Central Sales Tax is a tax on Sale levied by Central Government under the provisions of Central Sales Tax Act, 1957. As per the provisions of this Act, any movement of goods from one State to another on account of sale/purchase or transfer of document of Title to goods between two separate parties is considered as Interstate sale/purchase. All such transactions are liable to CST. Any movement of goods otherwise than as sale, sent outside the state, is exempted from levy of CST. Examples of such Transactions are Consignment and Branch Transfers outside the state, Exports, Deemed Exports etc.
As CST is single point of taxation, the transit sales (subsequent interstate sales against Form E1) will attract 2% CST and sales against Form E2 is exempt from CST. This exemption will be available only on submission of required statutory forms.
Also some of the Interstate transactions are exempted if goods are supplied to Special Economic Zones or to UN or Diplomatic missions etc.

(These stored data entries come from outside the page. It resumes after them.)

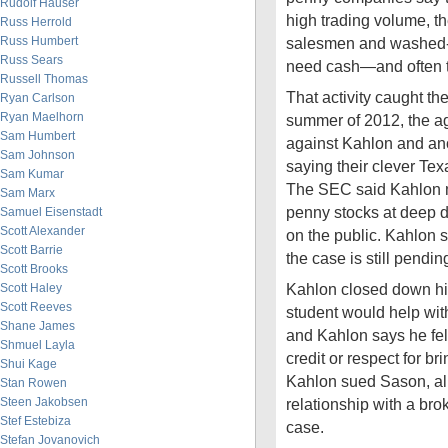
Rudolf Hauser
high trading volume, 
Russ Herrold
Russ Humbert
salesmen and washed-u
Russ Sears
need cash—and often t
Russell Thomas
That activity caught the
Ryan Carlson
Ryan Maelhorn
summer of 2012, the ag
Sam Humbert
against Kahlon and ano
Sam Johnson
saying their clever Tex
Sam Kumar
The SEC said Kahlon m
Sam Marx
penny stocks at deep 
Samuel Eisenstadt
Scott Alexander
on the public. Kahlon 
Scott Barrie
the case is still pendin
Scott Brooks
Kahlon closed down hi
Scott Haley
Scott Reeves
student would help with
Shane James
and Kahlon says he fe
Shmuel Layla
credit or respect for b
Shui Kage
Kahlon sued Sason, al
Stan Rowen
Steen Jakobsen
relationship with a bro
Stef Estebiza
case.
Stefan Jovanovich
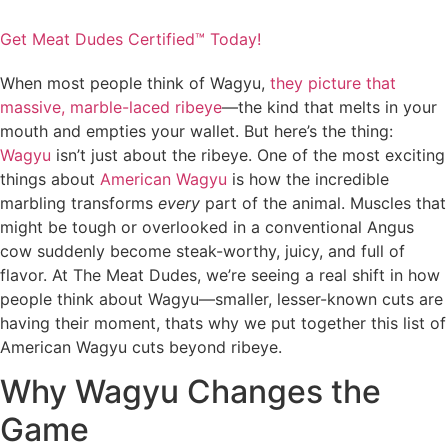
Get Meat Dudes Certified™ Today!
When most people think of Wagyu,
they picture that
massive, marble-laced ribeye
—the kind that melts in your
mouth and empties your wallet. But here’s the thing:
Wagyu
isn’t just about the ribeye. One of the most exciting
things about
American Wagyu
is how the incredible
marbling transforms
every
part of the animal. Muscles that
might be tough or overlooked in a conventional Angus
cow suddenly become steak-worthy, juicy, and full of
flavor. At The Meat Dudes, we’re seeing a real shift in how
people think about Wagyu—smaller, lesser-known cuts are
having their moment, thats why we put together this list of
American Wagyu cuts beyond ribeye.
Why Wagyu Changes the
Game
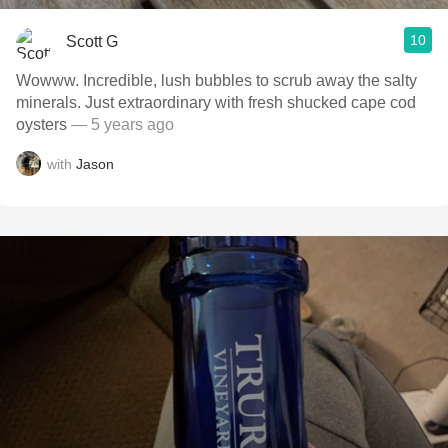
10
Scott G
Wowww. Incredible, lush bubbles to scrub away the salty
minerals. Just extraordinary with fresh shucked cape cod
oysters
— 5 years ago
with
Jason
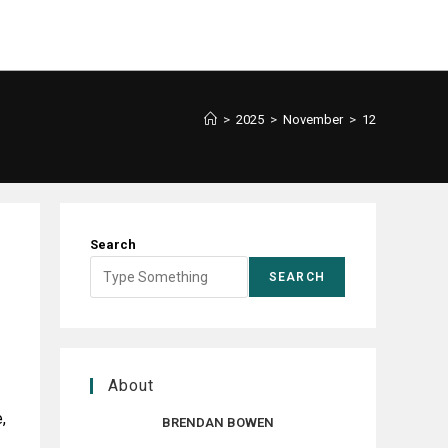
>
2025
>
November
>
12
Search
SEARCH
About
,
BRENDAN BOWEN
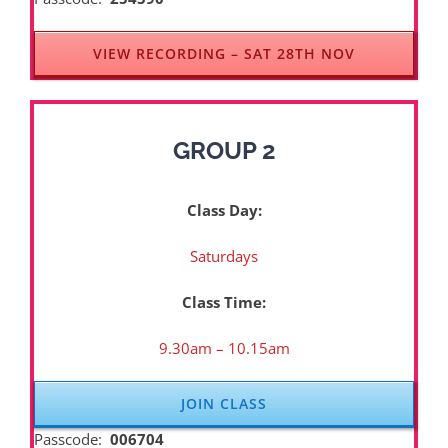
VIEW RECORDING – SAT 28TH NOV
GROUP 2
Class Day:
Saturdays
Class Time:
9.30am – 10.15am
JOIN CLASS
Passcode:
006704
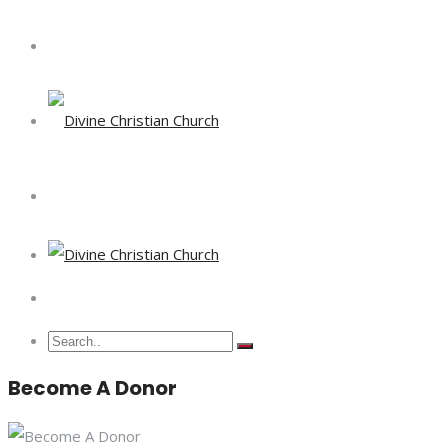
Become A Donor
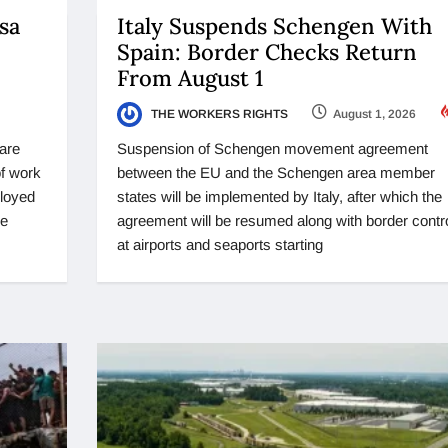
sa
Italy Suspends Schengen With
Spain: Border Checks Return
From August 1
THE WORKERS RIGHTS
August 1, 2026
 are
Suspension of Schengen movement agreement
of work
between the EU and the Schengen area member
ployed
states will be implemented by Italy, after which the
se
agreement will be resumed along with border contr
at airports and seaports starting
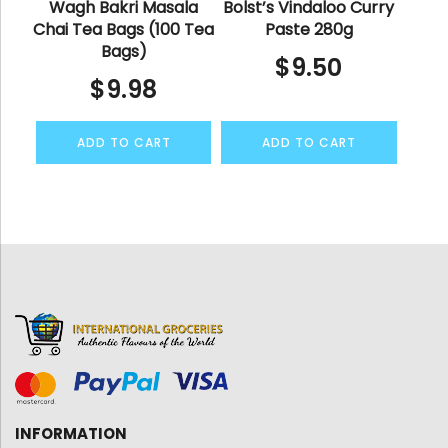
Wagh Bakri Masala
Bolst’s Vindaloo Curry
Chai Tea Bags (100 Tea
Paste 280g
Bags)
$
9.50
$
9.98
ADD TO CART
ADD TO CART
INFORMATION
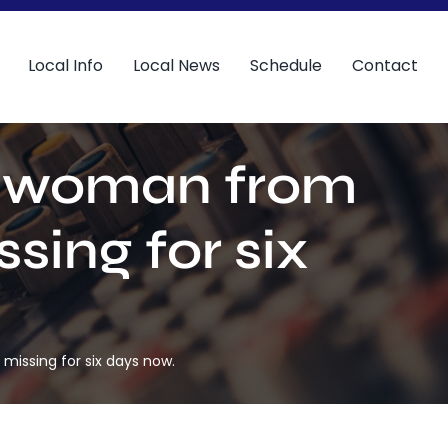
Local Info
Local News
Schedule
Contact
r a woman from
ing for six
missing for six days now.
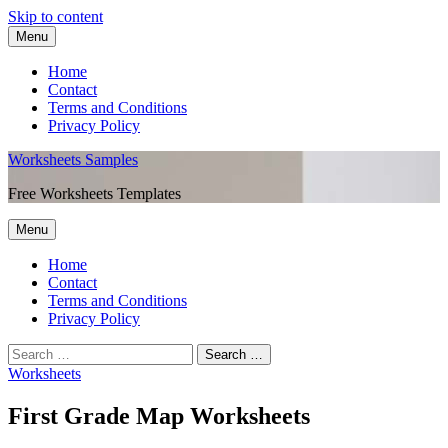
Skip to content
Menu
Home
Contact
Terms and Conditions
Privacy Policy
Worksheets Samples
Free Worksheets Templates
Menu
Home
Contact
Terms and Conditions
Privacy Policy
Worksheets
First Grade Map Worksheets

The exemptions are based on the Submission of Statutory Forms as specified under the CST Act.
The Centralised system of Sales Tax was introduced to avoid the cascading effect of taxes as the tax was levied by more than one state in case of inter-state transactions. Also to clear the confusion relating to levy and collection of Sales Tax between the states involved in this interstate transaction, certain provisions are introduced in the CST Act. The CST Act clearly specifies that the CST is payable or levied in the State where the movement of goods commences as a result of interstate sales/purchases.